Esta minha reconciliação com Hitler deixa entrever a profunda perversão inerente
ao mundo fundado essencialmente sobre a inexistência de retorno, porque nesse
mundo tudo se encontra previamente perdoado e tudo é, portanto, cinicamente
permitido.
2
Se cada segundo da nossa vida tiver de se repetir um número infinito de vezes,
ficamos pregados à eternidade como Jesus Cristo à cruz. Que ideia atroz! No
mundo do eterno retorno, todos os gestos têm o peso de uma insustentável
responsabilidade. Era o que fazia Nietzsche dizer que a ideia do eterno retorno
é o fardo mais pesado (das schwerste Gewicht).
Se o eterno retorno é o fardo mais pesado, então, sobre tal pano de fundo, as
nossas vidas podem recortar-se em toda a sua esplêndida leveza.
Mas, na verdade, será o peso atroz e a leveza bela?
O fardo mais pesado esmaga-nos, verga-nos, comprime-nos contra o solo. Mas,
na poesia amorosa de todos os séculos, a mulher sempre desejou receber o
fardo do corpo masculino. Portanto, o fardo mais pesado é também, ao mesmo
tempo, a imagem do momento mais intenso de realização de uma vida.
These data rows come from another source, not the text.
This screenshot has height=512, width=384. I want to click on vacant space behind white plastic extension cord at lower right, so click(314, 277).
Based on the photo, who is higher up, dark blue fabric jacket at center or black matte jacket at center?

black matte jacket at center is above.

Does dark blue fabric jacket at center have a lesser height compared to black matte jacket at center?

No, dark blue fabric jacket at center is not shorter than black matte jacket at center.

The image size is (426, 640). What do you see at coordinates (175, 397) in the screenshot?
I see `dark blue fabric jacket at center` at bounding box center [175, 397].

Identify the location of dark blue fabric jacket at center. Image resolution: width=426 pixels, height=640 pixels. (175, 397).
Quanto
mais pesado
for o fardo, mais próxima da terra se encontra a nossa vida e mais real e
verdadeira é.
Em contrapartida, a ausência total de fardo faz com que o ser humano se torne
mais leve do que o ar, fá-lo voar, afastar-se da terra, do ser terrestre, torna-o
semi-real e os seus movimentos tão livres quanto insignificantes.
Que escolher, então? O peso ou a leveza?
Foi a questão com que se debateu Parménides, no século VI antes de Cristo.
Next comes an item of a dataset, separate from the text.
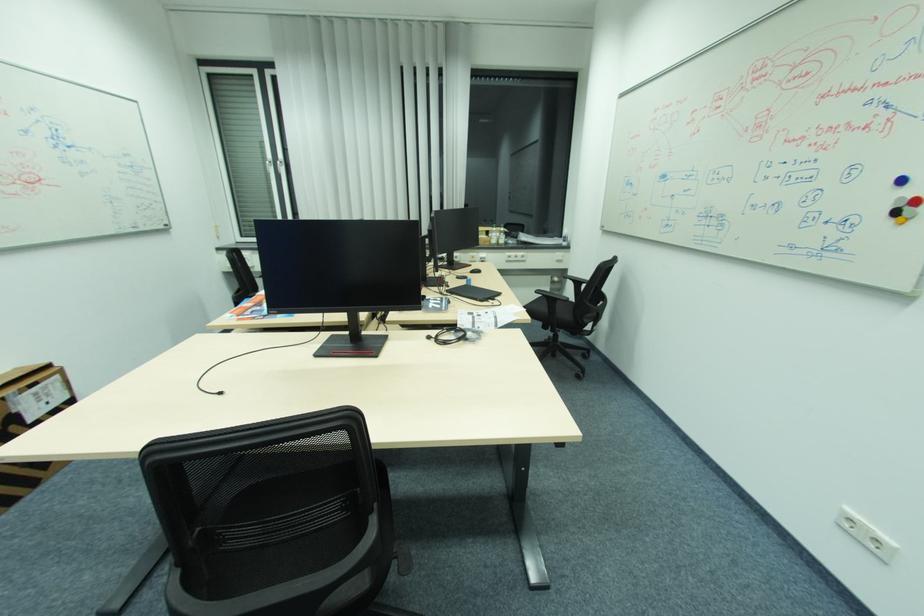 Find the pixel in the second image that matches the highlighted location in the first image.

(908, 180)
Para ele, o universo estava dividido em pares de contrários: luz-sombra;
espesso-fino; quente-frio; ser-não ser. Considerava que um dos pólos da
contradição era positivo (o claro, o quente, o fino, o ser) e o outro, negativo. Esta
divisão em pólos positivos e negativos pode parecer de uma facilidade pueril.
Excepto num caso: o que é positivo: o peso ou a leveza?
Parménides respondia que o leve é positivo e o pesado, negativo. Tinha razão ou
não? O problema é esse. Mas uma coisa é certa: a contradição pesado-leve é a
mais misteriosa e ambígua de todas as contradições.